Franzi me había llevado en su moto hasta la estación de tren. Cruzamos la frontera Alemania-Polonia alrededor de las cinco de la mañana. Y una vez más, mi vestuario era inadecuado para aquellas temperaturas. Eran los primeros días de mayo, y en mi ingenuidad creí que primavera significaba calor en aquellas gélidas latitudes.
Me equivocaba.
El contraste visual, cultural, humano y tecnológico al cruzar la frontera fue un tanto surreal. Pero no inesperado, lo cual permitía procesar las imágenes sin tanto reparo.
Era un tren antiguo. Ruidoso. Bastante descuidado.
Claramente funcional desde quién sabe hacía cuántos años, y al final de cuentas, el único medio de transporte para mi destino en aquella aventura improvisada la noche anterior, como vacacionista tomando vino con estudiantes universitarios que al día siguiente debían asistir a clases. Franzi entre ellos, quien viajaba regularmente al otro lado de la frontera, por lo que ofreció llevarme.
Me dieron un mapa, algunas indicaciones y más advertencias de las que me hubiese gustado.
Pues bien, ya iba en aquel tren.
Tenía que hacer solamente un transbordo, en una de las ciudades más grandes me dijeron. No recuerdo cómo se llamaba, pero confié en mis instintos y en que reconocería la ciudad una vez llegara.
Al empezar a preguntar indicaciones a otros pasajeros, empecé a percatarme que casi nadie hablaba inglés. Luego empecé a percatarme que mi mapa estaba en alemán y todos los letreros en polaco, en alfabeto distinto… leve angustia.
Un par de horas después, muy sorprendido de haberme quedado dormido entre aquella perpetua avalancha de sonidos mecánicos de alta potencia y traqueteos interminables, uno de los maquinistas, involuntariamente sonriente, pero con una expresión exigente me preguntaba algo en tono fuerte.
En polaco, obviamente.
Le hablé en inglés.
Silencio.
Suspiró.
Al parecer decepcionado.
– ¿Alemán? – me preguntó en alemán.
– Un poquito – contesté en alemán.
Suspiró de nuevo.
Volvió a cuestionarme, en alemán, y obviamente, no entendí nada.
Angustia leve en ascenso.
Le mostré mi boleto y mi pasaporte.
– ¡¿Guatemala?! – exclamó, analizando mi pasaporte. Con mirada incrédula y confundida. Se rascó la cabeza.
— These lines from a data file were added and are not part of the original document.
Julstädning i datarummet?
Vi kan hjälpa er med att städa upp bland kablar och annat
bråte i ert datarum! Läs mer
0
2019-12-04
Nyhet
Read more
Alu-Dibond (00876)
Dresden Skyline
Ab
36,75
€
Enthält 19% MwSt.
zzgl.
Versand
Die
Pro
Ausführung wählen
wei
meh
Me hizo un ademán con la mano de que regresaría, y se se fue de mi vagón.
Los pocos pasajeros medio cerca de mí me veían extrañados, como a un bicho medio raro, o como a un turista desubicado, lo cual me dio un poco más de angustia.
Esperé. Observé. Nada.
Volví a quedarme dormido.
Me volvió a despertar aquel maquinista polaco.
Hablando en alemán.
Volví a darle mi boleto y pasaporte.
Leyó mi boleto. Me hacía preguntas que no entendía. Le alcanzaba a entender únicamente los nombres de dos ciudades, la de mi transbordo y la de mi destino final. Indicaba tres con sus dedos, lo cual me confundió por un momento. Quizá eran dos transbordos y no solamente uno. O tres. No le entendía. Pero el seguía hablándome. Y yo me confundía más.
Angustia.
Finalmente, me vio con una especie de resignación y ternura, y se fue de nuevo.
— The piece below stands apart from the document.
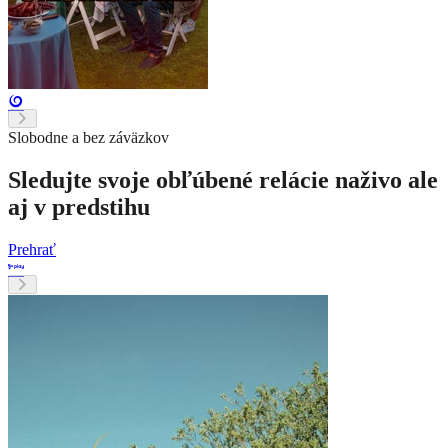
Slobodne a bez záväzkov
Sledujte svoje obľúbené relácie naživo ale
aj v predstihu
Prehrať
Los pasajeros a mi alrededor ahora se reían abiertamente de mí.
Faltaban horas para mi transbordo. Leí. Comí un emparedado que había preparado para el camino. Luego una manzana. Hacía un frío de mierda. Un ruido que solo cesaría si el tren dejara de caminar. Y cero empatía con mis colegas pasajeros.
Aunque suene inverosímil, volví a quedarme dormido.
Esta vez desperté solo. Vi mi reloj. Calculé que faltaría como una hora para llegar a la ciudad de mi transbordo. Tomé agua y empecé a mentalizarme. Las estaciones a lo largo del camino me habían hecho sentir cierta incomodidad con el tema del alfabeto. La falta de señalización. Y por supuesto la precariedad de las instalaciones, tan contrastantes en relación al país que acababa de dejar.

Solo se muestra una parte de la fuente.